▸ **TO DO**
Starting at the line that contains "ngập tràn niềm", transcribe every remaining line of the entries exactly, including the last one.

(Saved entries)
============================================================
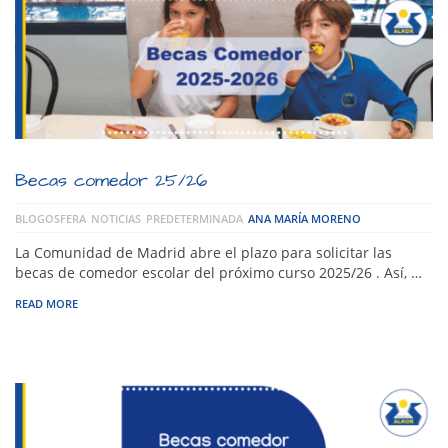
Becas comedor 25/26
BLOGOSFERA
NOTICIAS
PREDETERMINADA
ANA MARÍA MORENO
La Comunidad de Madrid abre el plazo para solicitar las
becas de comedor escolar del próximo curso 2025/26 . Así, …
READ MORE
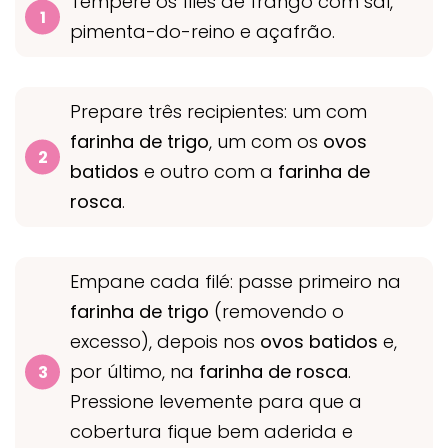
Tempere os filés de frango com sal,
pimenta-do-reino e açafrão.
Prepare três recipientes: um com
farinha de trigo
, um com os
ovos
batidos
e outro com a
farinha de
rosca
.
Empane cada filé: passe primeiro na
farinha de trigo
(removendo o
excesso), depois nos
ovos batidos
e,
por último, na
farinha de rosca
.
Pressione levemente para que a
cobertura fique bem aderida e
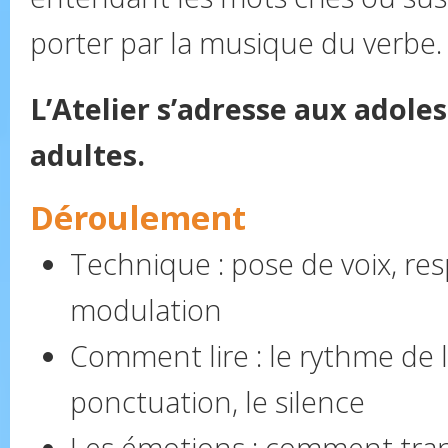
porter par la musique du verbe.
L’Atelier s’adresse aux adole
adultes.
Déroulement
Technique : pose de voix, resp
modulation
Comment lire : le rythme de la
ponctuation, le silence
Les émotions : comment tran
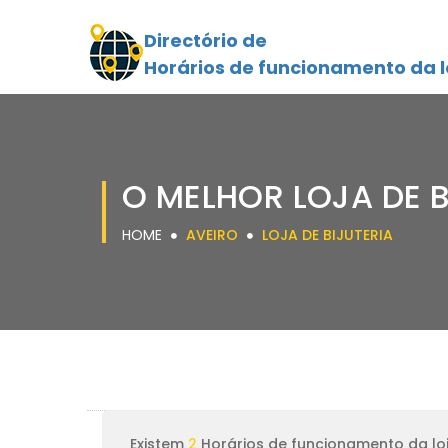
Directório de
Horários de funcionamento da l
O MELHOR LOJA DE B
HOME
AVEIRO
LOJA DE BIJUTERIA
Existem
2
Horários de funcionamento da loj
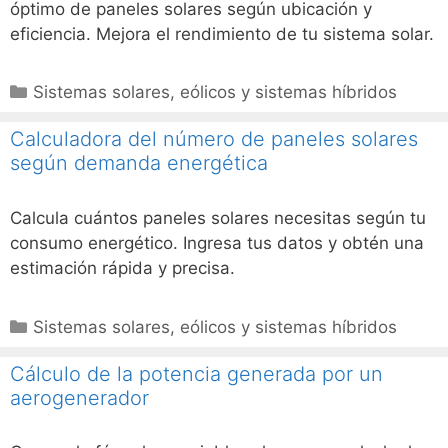
óptimo de paneles solares según ubicación y
eficiencia. Mejora el rendimiento de tu sistema solar.
Categorías
Sistemas solares, eólicos y sistemas híbridos
Calculadora del número de paneles solares
según demanda energética
Calcula cuántos paneles solares necesitas según tu
consumo energético. Ingresa tus datos y obtén una
estimación rápida y precisa.
Categorías
Sistemas solares, eólicos y sistemas híbridos
Cálculo de la potencia generada por un
aerogenerador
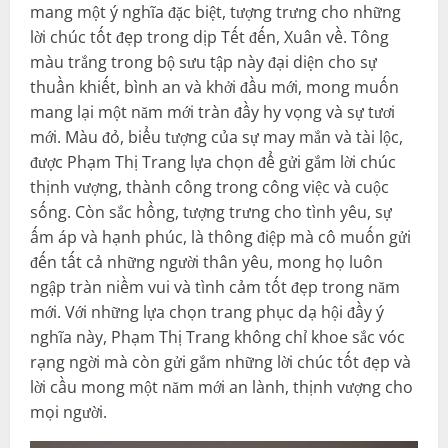
mang một ý nghĩa đặc biệt, tượng trưng cho những
lời chúc tốt đẹp trong dịp Tết đến, Xuân về. Tông
màu trắng trong bộ sưu tập này đại diện cho sự
thuần khiết, bình an và khởi đầu mới, mong muốn
mang lại một năm mới tràn đầy hy vọng và sự tươi
mới. Màu đỏ, biểu tượng của sự may mắn và tài lộc,
được Phạm Thị Trang lựa chọn để gửi gắm lời chúc
thịnh vượng, thành công trong công việc và cuộc
sống. Còn sắc hồng, tượng trưng cho tình yêu, sự
ấm áp và hạnh phúc, là thông điệp mà cô muốn gửi
đến tất cả những người thân yêu, mong họ luôn
ngập tràn niềm vui và tình cảm tốt đẹp trong năm
mới. Với những lựa chọn trang phục dạ hội đầy ý
nghĩa này, Phạm Thị Trang không chỉ khoe sắc vóc
rạng ngời mà còn gửi gắm những lời chúc tốt đẹp và
lời cầu mong một năm mới an lành, thịnh vượng cho
mọi người.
============================================================
▸ **ANSWER FOR THIS EXERCISE**
ngập tràn niềm vui và tình cảm tốt đẹp trong năm
mới. Với những lựa chọn trang phục dạ hội đầy ý
nghĩa này, Phạm Thị Trang không chỉ khoe sắc vóc
rạng ngời mà còn gửi gắm những lời chúc tốt đẹp và
lời cầu mong một năm mới an lành, thịnh vượng cho
mọi người.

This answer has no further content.